The alleged errors
10 The alleged errors submitted by Ms Wentworth can be summarised as follows:
(a) That the plaintiff had repeatedly appealed against refusals to recuse by a number of judges, namely, Ireland J, Brownie AJA and Ipp AJA.
(b) That the plaintiff had sought to have a bench of three Judges of Appeal review a decision of two Judges of Appeal to dismiss a summons for leave to appeal. Contained in that error Ms Wentworth submits is the erroneous assumption that the summons for leave to appeal had been determined.
(c) That Ipp AJA had made a determination not to recuse himself. (Ms Wentworth submits that Ipp AJA has never heard, let alone determined an application by her that he disqualify himself.)
(d) That Brownie AJA had refused to disqualify himself.
(e) That the Ms Wentworth sought that the Registrar deal with her Notice of Motion of 2 July 2002. Ms Wentworth maintains that she only ever sought to have the Notice of Motion dealt with by an appeals bench of three Judges of Appeal.

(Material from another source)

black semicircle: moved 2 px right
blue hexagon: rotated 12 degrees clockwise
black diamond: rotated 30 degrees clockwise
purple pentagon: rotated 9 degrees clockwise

(f) That the judgment did not address the real issues raised in her Notice of Motion concerning whether to set aside Registrar Schell's determination. (Registrar Schell dismissed the Notice of Motion that challenged Brownie AJA's dismissal of her Notice of Motion which raised issues of admissibility of evidence and contained an application to Ipp AJA that he disqualify himself.)
11 Ms Wentworth also asserts that:
(a) The judgment was not and could not be a proper exercise of discretion because the facts which it was based on are in error.
(b) There was a denial of natural justice and procedural fairness.
(c) The statement by Registrar Schell that rulings as to admissibility of evidence during a course of proceedings are not considered to be judgments or orders for the purposes of the Court was not overturned and should have been.
12 In an application of this kind, Ms Wentworth must satisfy the threshold onus of establishing that reopening the matter is justified by reason that the alleged error was not only made, but the Court has proceeded upon it. That involves identifying the question to which the error is relevant and the significance of that question to the decision reached. Without going into each of the claimed errors identified by Ms Wentworth, I am of the view her claim to re-open does not satisfy that threshold requirement. Nor do I consider there was any denial of natural justice or procedural fairness. Ms Wentworth was given proper opportunity to present both oral and written submissions, as she did.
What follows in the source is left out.